[Opening TASK DATA section]

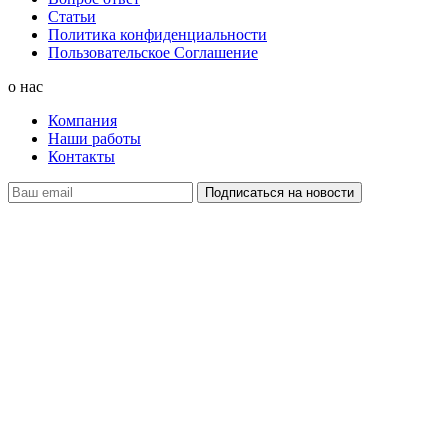
Статьи
Политика конфиденциальности
Пользовательское Соглашение
о нас
Компания
Наши работы
Контакты
наверх
+ 7 800 505-03-12
office@grilles.ru
©
2010-2026 GRILLES.RU. Все права защищены
Обращаем Ваше внимание на то, что данный интернет-сайт
носит исключительно информационный характер и ни при
каких условиях информационные материалы и цены,
размещенные на сайте, не являются публичной офертой,
определяемой положениями Статей 435 и 437 ГК РФ.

[Closing TASK DATA section]

Set down all of the entries precisely and keep the pictures out of the copy.

Статьи
Политика конфиденциальности
Пользовательское Соглашение
о нас
Компания
Наши работы
Контакты
наверх
+ 7 800 505-03-12
office@grilles.ru
©
2010-2026 GRILLES.RU. Все права защищены
Обращаем Ваше внимание на то, что данный интернет-сайт
носит исключительно информационный характер и ни при
каких условиях информационные материалы и цены,
размещенные на сайте, не являются публичной офертой,
определяемой положениями Статей 435 и 437 ГК РФ.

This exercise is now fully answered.